In total, this study identified 30 genes for which FHIT loss alters ribosome occupancy of the 5’-UTR or the coding region of their respective mRNAs (Table 3). These are notable for the breadth of pathways they impact. A number of genes have been directly linked to malignancy, including ADAM9, CDKN2C, DCAF5, KPNB1, MECP2, RACK1, SERTAD3, TBC1D7, TP53I3 and TIAM1. H2AF7 was recently identified as a major regulator of EMT [33]. Others that have been indirectly linked to cancer include HIST1H2AD, two zinc finger proteins (ZCCHC3, ZNF552), and CSRP2, CREBL2, and SERTAD3. Intermediary metabolism and protein synthesis have essential roles in malignancy, and these processes are represented in our dataset by ACSL1 and FASN, which encode enzymes that function in fatty acid synthesis and lipid metabolism, and TROVE2, EEF2, RACK1 and RPL37A, each of which impact RNA metabolism or translation. This analysis also identified HINT2, which is a histidine triad containing protein that functions in mitochondrial cell death signaling. Based on results presented here we propose that past challenges in identifying how loss of FHIT leads to cancer may be partially due to the fact that Fhit and its loss exert pleiotropic effects on the translation of genes that function in a multitude of cellular processes.

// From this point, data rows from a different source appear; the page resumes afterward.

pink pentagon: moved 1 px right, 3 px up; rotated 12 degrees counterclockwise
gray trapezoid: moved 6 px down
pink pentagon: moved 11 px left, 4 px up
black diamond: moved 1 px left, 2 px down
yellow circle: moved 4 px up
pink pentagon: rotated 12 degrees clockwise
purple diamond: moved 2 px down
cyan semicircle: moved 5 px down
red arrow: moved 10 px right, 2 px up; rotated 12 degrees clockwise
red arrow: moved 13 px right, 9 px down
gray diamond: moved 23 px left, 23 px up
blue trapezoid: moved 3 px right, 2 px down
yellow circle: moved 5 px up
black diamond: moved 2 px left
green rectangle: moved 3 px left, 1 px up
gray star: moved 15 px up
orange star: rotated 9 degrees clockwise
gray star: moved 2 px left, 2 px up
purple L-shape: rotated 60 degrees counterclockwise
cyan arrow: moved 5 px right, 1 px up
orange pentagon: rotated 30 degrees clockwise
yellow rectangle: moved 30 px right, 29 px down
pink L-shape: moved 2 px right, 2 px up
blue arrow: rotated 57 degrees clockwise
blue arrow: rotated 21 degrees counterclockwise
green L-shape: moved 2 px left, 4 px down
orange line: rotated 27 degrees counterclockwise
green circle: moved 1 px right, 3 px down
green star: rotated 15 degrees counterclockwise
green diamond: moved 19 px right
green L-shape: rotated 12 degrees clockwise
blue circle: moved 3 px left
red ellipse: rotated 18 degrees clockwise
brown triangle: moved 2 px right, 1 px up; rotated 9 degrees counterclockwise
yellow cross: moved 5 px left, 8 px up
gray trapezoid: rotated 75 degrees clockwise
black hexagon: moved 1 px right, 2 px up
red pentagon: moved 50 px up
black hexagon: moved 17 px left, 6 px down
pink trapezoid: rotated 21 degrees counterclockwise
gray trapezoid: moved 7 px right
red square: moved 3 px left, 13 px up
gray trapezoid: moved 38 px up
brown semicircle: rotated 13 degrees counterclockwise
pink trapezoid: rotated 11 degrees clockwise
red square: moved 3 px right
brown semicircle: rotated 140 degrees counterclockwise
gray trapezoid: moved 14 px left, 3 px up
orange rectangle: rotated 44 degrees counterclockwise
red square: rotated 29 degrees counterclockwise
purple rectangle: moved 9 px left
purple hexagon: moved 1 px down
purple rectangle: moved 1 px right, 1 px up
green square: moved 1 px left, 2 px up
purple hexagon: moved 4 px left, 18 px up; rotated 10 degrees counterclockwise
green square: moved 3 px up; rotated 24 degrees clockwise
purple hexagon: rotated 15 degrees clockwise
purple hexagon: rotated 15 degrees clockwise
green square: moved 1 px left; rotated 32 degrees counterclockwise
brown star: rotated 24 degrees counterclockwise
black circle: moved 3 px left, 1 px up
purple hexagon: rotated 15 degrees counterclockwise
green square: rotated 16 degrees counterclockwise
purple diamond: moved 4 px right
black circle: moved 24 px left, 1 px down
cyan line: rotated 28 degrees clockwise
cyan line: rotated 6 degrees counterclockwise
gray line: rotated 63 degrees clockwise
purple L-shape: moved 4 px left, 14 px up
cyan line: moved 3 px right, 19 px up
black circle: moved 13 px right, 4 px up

Table 3 Targets of Fhit-mediated changes in ribosome occupancy

It remains to be determined how Fhit or its loss affects changes in translation. The 5’-UTR is a nexus for post-transcriptional gene regulation [34], and with changes in 5’-UTR ribosome occupancy being the feature most characteristic of the targets identified here. We speculate that sequences or structural elements within this region play a major role in determining specificity for their regulation by Fhit. Fhit does not contain any recognizable RNA binding domains, nor has it been identified as a constituent of the mRNP proteome [35,36,37]. As a member of the histidine triad family Fhit catalyzes the hydrolysis of nucleoside 5′,5′-triphosphates, including m7G caps that are the remnants of 3′-5’ mRNA decay [14]. The H1299 cells used here have low levels of the main scavenger decapping enzyme DcpS, and we hypothesize that nucleoside 5′,5′-triphosphates (including but not necessarily limited to m7G caps) accumulate in Fhit-negative cells to a level sufficient to compete with eIF4E binding to the capped ends of a limited number of mRNAs. As noted above, sequences or structural elements within the 5’-UTR likely determine susceptibility to this disruption. Indirect targeting of gene expression by the intracellular level of nucleoside 5′,5′-triphosphates is consistent with the observation that Fhit/H96N, which binds nucleoside 5′,5′-triphosphates with high affinity, is nearly as effective as wild-type Fhit in suppressing tumor formation [38, 39].

Conclusions

In summary, results presented here show that FHIT loss is associated with changes in ribosome occupancy of the 5’-UTR and/or coding region of 30 different mRNAs, many of which are associated with cancer. This is consistent with recent findings showing changes in 5’-UTR occupancy of a number of cancer-associated genes precedes appearance of a detectable malignancy. The protein products of Fhit-regulated mRNAs function in a number of different pathways, the diversity of which may help explain the challenges encountered in identifying how FHIT loss leads to genome instability and cancer.